Water Street has several mixed-use projects. Water Street South, an office and retail project, opened in 2005, on land that was occupied years earlier by houses. It has since been renamed the Corley Center. Nevada State College was among the building's early tenants, opening a satellite campus there.

The three-story Pinnacle opened in 2006 with office space and a restaurant. Another project, the three-story Meridian, includes office space and retailers. A multi-phase project, Southend on Water, was among new businesses opened in the late 2010s, providing additional office space and residential units. A motel, the Henderson Town House Motor Lodge, had opened on Water Street in 1962, and was demolished in 2019 to make way for additional mixed-use development.

In 2021, Strada Development Group began construction on The Watermark, a $50 million project that would include retailers, office space, and 151 apartments. At seven stories, it is the tallest building on Water Street. The Watermark was scheduled to open in 2023, but completion was pushed back due to financial problems, with the opening expected in mid-2025.

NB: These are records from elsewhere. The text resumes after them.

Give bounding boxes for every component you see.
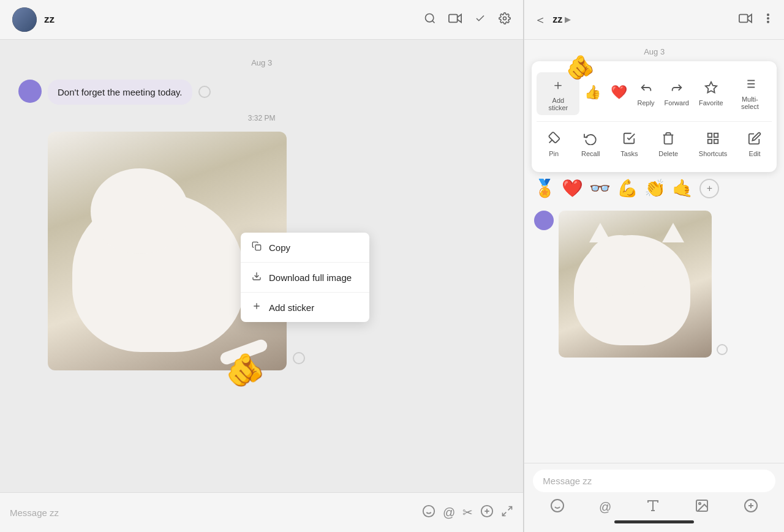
time-label: 3:32 PM [18,114,505,122]
multiselect-action[interactable]: Multi-select [728,73,772,114]
recall-icon [584,132,597,148]
svg-line-15 [503,512,507,515]
add-sticker-action[interactable]: ＋ Add sticker 🫵 [537,72,579,115]
pin-icon [547,132,560,148]
heart-action[interactable]: ❤️ [606,81,632,107]
download-icon [252,271,262,283]
search-icon[interactable] [424,12,436,28]
emoji-wave[interactable]: 🤙 [672,178,693,198]
svg-rect-4 [255,245,261,250]
pin-action[interactable]: Pin [542,128,565,161]
sender-avatar [18,80,42,103]
svg-rect-2 [449,14,458,22]
tasks-label: Tasks [620,150,638,157]
right-text-icon[interactable] [646,498,660,515]
settings-icon[interactable] [499,12,511,28]
edit-icon [748,132,761,148]
download-label: Download full image [269,272,352,283]
forward-action[interactable]: Forward [660,77,694,110]
copy-icon [252,241,262,253]
svg-point-17 [767,14,769,16]
tasks-action[interactable]: Tasks [616,128,643,161]
right-image-icon[interactable] [695,498,709,515]
message-row: Don't forget the meeting today. [18,80,505,105]
right-mention-icon[interactable]: @ [599,500,611,514]
add-sticker-action-label: Add sticker [541,97,575,111]
edit-action[interactable]: Edit [743,128,766,161]
right-emoji-icon[interactable] [550,498,565,515]
action-divider [537,121,772,122]
right-contact-name: zz ▶ [552,14,733,25]
right-message-input[interactable]: Message zz [533,470,775,492]
image-select-circle[interactable] [293,352,305,364]
back-button[interactable]: ＜ [534,12,546,28]
delete-action[interactable]: Delete [654,128,683,161]
right-date-divider: Aug 3 [524,40,784,61]
message-bubble: Don't forget the meeting today. [48,80,192,105]
scissors-icon[interactable]: ✂ [462,505,473,520]
svg-marker-20 [706,82,717,92]
emoji-clap[interactable]: 👏 [644,178,666,198]
svg-point-8 [423,505,434,516]
svg-point-19 [767,21,769,23]
add-sticker-menu-item[interactable]: Add sticker [241,293,369,322]
reply-icon [639,81,653,97]
right-chat-area [524,204,784,463]
heart-icon: ❤️ [611,84,627,100]
check-icon[interactable] [474,13,486,27]
thumbsup-action[interactable]: 👍 [579,81,606,107]
right-cat-image[interactable] [559,211,712,358]
recall-action[interactable]: Recall [576,128,605,161]
mention-icon[interactable]: @ [443,506,455,520]
right-add-icon[interactable] [744,498,758,515]
video-icon-right[interactable] [739,13,752,26]
svg-rect-28 [708,133,712,137]
emoji-glasses[interactable]: 👓 [589,178,611,198]
recall-label: Recall [581,150,600,157]
download-menu-item[interactable]: Download full image [241,263,369,293]
forward-label: Forward [665,99,689,107]
svg-line-1 [432,20,435,23]
favorite-label: Favorite [699,99,723,107]
emoji-icon[interactable] [422,504,435,521]
add-icon[interactable] [480,504,494,521]
shortcuts-icon [706,132,720,148]
message-select-circle[interactable] [198,86,211,98]
more-icon[interactable] [762,12,774,27]
svg-point-36 [699,503,701,504]
emoji-heart[interactable]: ❤️ [562,178,583,198]
delete-label: Delete [658,150,678,157]
svg-point-3 [503,17,507,20]
chat-area: Aug 3 Don't forget the meeting today. 3:… [0,40,523,492]
svg-point-32 [551,500,564,512]
favorite-action[interactable]: Favorite [694,77,728,110]
message-input[interactable] [10,508,415,518]
svg-line-14 [508,506,512,510]
multiselect-icon [743,77,756,93]
pin-label: Pin [549,150,559,157]
right-message-row [534,211,774,358]
reply-action[interactable]: Reply [632,77,659,110]
thumbsup-icon: 👍 [584,84,601,100]
add-sticker-icon [252,301,262,313]
svg-rect-31 [708,140,712,143]
shortcuts-label: Shortcuts [699,150,727,157]
shortcuts-action[interactable]: Shortcuts [694,128,732,161]
action-popup: ＋ Add sticker 🫵 👍 ❤️ Reply [532,61,777,172]
video-call-icon[interactable] [448,13,462,27]
image-message: Copy Download full image Add sticker [48,132,505,373]
expand-icon[interactable] [501,505,513,520]
right-select-circle[interactable] [717,344,728,355]
emoji-muscle[interactable]: 💪 [617,178,638,198]
add-sticker-action-icon: ＋ [551,76,565,94]
context-menu: Copy Download full image Add sticker [241,233,369,322]
svg-point-0 [426,13,434,21]
right-header: ＜ zz ▶ [524,0,784,40]
forward-icon [670,81,684,97]
action-row-1: ＋ Add sticker 🫵 👍 ❤️ Reply [537,69,772,119]
emoji-done[interactable]: 🏅 [534,178,556,198]
edit-label: Edit [749,150,761,157]
favorite-icon [704,81,718,97]
add-emoji-button[interactable]: + [699,179,719,198]
copy-menu-item[interactable]: Copy [241,233,369,263]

In 2022, Strada announced separate plans for The Waterfalls, a 22-story mixed-use project that would include hotel rooms and apartment units. It would be built on the site previously planned for City Tower, at the north end of the Water Street District. Construction was expected to begin during 2024, but this was delayed as a result of the Watermark's financial problems.

===City facilities and ice rink===
The city's Henderson Convention Center opened on Water Street in 1982, and would be expanded several times. Henderson City Hall opened adjacent to the convention center in 1989. Henderson's justice facility is located across from city hall. A library operated on Water Street until 2010, and the building has since been used for other city departments.

A renovation and expansion of city hall concluded in 2004, with new facilities constructed on land previously used as an event space. As a replacement, the city subsequently built the Henderson Events Center, adjacent to city hall on nearly three acres, previously used as a parking lot. The $11 million project opened in 2006, and includes an amphitheater. A $12 million improvement project was announced for the plaza in 2020. By 2021, the space had been renamed the Water Street Plaza.

The Henderson Convention Center was demolished in 2019, making way for the Silver Knights' Lifeguard Arena, which opened on November 10, 2020. It is an ice-skating center used by the team for practice, and is open to the public for youth and adult hockey programs, figure skating and special events. It shares design similarities with City National Arena at Downtown Summerlin. Lifeguard Arena was renamed America First Center in 2023.